I may need new socks, but I can survive without them for a little while. Besides that, I generally wear my Gortex socks anyway to make sure my feet'll stay dry. These and anything not on that list are wants, not needs. Only combat/mission essential kit should go in the Tac Vest, as space is at an absolute premium in that POS. 

I think the best compromise is to coordinate, at the section or platoon level, where that mission essential kit goes in the Tac-Vest. After that, anything else should be left to the individual. The combat pants have enough space left over for anything else you may need; notebook, your other couple of mags, etc.

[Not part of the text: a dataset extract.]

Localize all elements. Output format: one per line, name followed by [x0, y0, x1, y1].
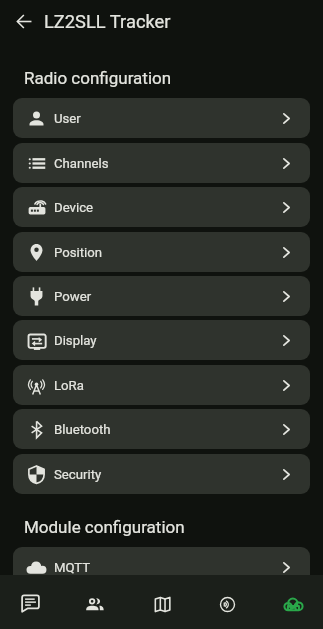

thinking logically, in a combat situation, frigging with all the pockets to grab the gear would probably take longer than grabbing on the web handle at the top of the vest and jus dragging buddy to where you've got some cover. Absent that, jsut taking off his entire vest would probably be relavtively quick. I can think of very VERY few situations where one would be limited to rooting through each and every pouch and pocket individually while being shot at. I have to think in most cases it's easier to drag him to cover...


----------



## foerestedwarrior (24 Feb 2005)

Let me clarify, standarization of kit to include things like rainsuit complete, and all that weird crap, is usless, but, like I said, making everyone carry the same thing in the same way, forces say a C9/C6 gunner to compensate for the odd layout.


----------



## big bad john (24 Feb 2005)

You don't get it.  It means that you standarize as much as possible.  That is all C9 Gunners carry the same load in the same place on their vests, all battle dressings in the same place, no Yorkie bars in your compass pouch, ect..


----------



## JimmyPeeOn (25 Feb 2005)

As of now, our "Garrison wear"  (when the **** do you wear the TV in garrison? hehe)

Right side
2X c7 mag
1X Mag light
C13 
1 qt canteen horizontal or vertical (horizontal rocks!)
1Xsmoke
and in the front pouch
Wpn EIS sling (good luck with the "patrol" sling)
50' para cord
KFS
grey socks

lLeft side
2X C7mag
map/munchies
C13
C9 pouch is rain suit.  (total ******* hassle and i would rather get wet than have to put it back)
1X smoke
whistle (never seen it)
and in the front
Cbt golves(old style w/ liners)
Lypsol
Earplugs
Gas pouch sling
boot laces 
2Xfield dressing

Anyways, its ridiculous and once you get in the field you can do what you want as long as you have ammo water and what you need to bring a fight.


----------



## foerestedwarrior (25 Feb 2005)

big bad john said:
			
		

> You don't get it.   It means that you standarize as much as possible.   That is all C9 Gunners carry the same load in the same place on their vests, all battle dressings in the same place, no Yorkie bars in your compass pouch, ect..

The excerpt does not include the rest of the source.